Towards a performance characteristic curve for model evaluation: an application in information diffusion prediction
Wenjin Xie, Xiaomeng Wang, Radosław Michalski, Tao Jia
TL;DR
The paper addresses the challenge of comparing information diffusion prediction models across datasets with differing randomness and complexity. It introduces Average Pairwise Comparison Entropy ($APCE$) to quantify diffusion-data randomness and develops a scaled accuracy metric ($SMAP$) that, when plotted against $APCE$, yields an exponential performance curve characterizing a model's inherent predictive capability under uncertainty. The authors validate the approach on a family of diffusion models and apply it to eight state-of-the-art methods, plus a case study, showing that the curve captures nuanced differences that static single-point metrics miss.
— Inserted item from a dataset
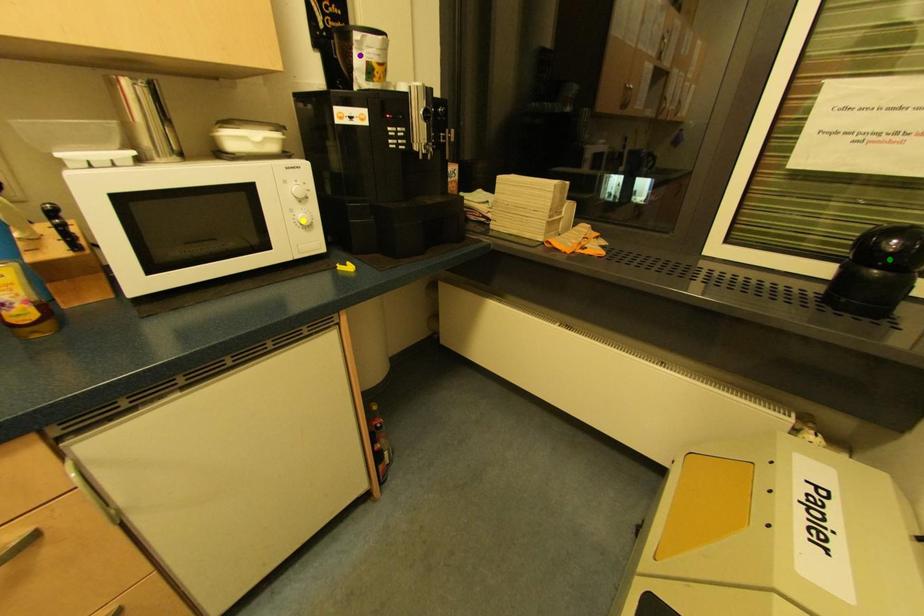 Order these from nearest to farthest:
1. purple point
2. green point
3. yellow point

green point → purple point → yellow point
This framework provides a systematic, cross-task evaluation tool with potential applicability beyond information diffusion to other sequence-prediction tasks.
Abstract
The information diffusion prediction on social networks aims to predict future recipients of a message, with practical applications in marketing and social media. While different prediction models all claim to perform well, general frameworks for performance evaluation remain limited. Here, we aim to identify a performance characteristic curve for a model, which captures its performance on tasks of different complexity. We propose a metric based on information entropy to quantify the randomness in diffusion data. We then identify a scaling pattern between the randomness and the prediction accuracy of the model. By properly adjusting the variables, data points by different sequence lengths, system sizes, and randomness can all collapse into a single curve. The curve captures a model's inherent capability of making correct predictions against increased uncertainty, which we regard as the performance characteristic curve of the model. The validity of the curve is tested by three prediction models in the same family, reaching conclusions in line with existing studies. In addition, we apply the curve to successfully assess the performance of eight state-of-the-art models, providing a clear and comprehensive evaluation even for models that are challenging to differentiate with conventional metrics. Our work reveals a pattern underlying the data randomness and prediction accuracy. The performance characteristic curve provides a new way to evaluate models' performance systematically, and sheds light on future studies on other frameworks for model evaluation.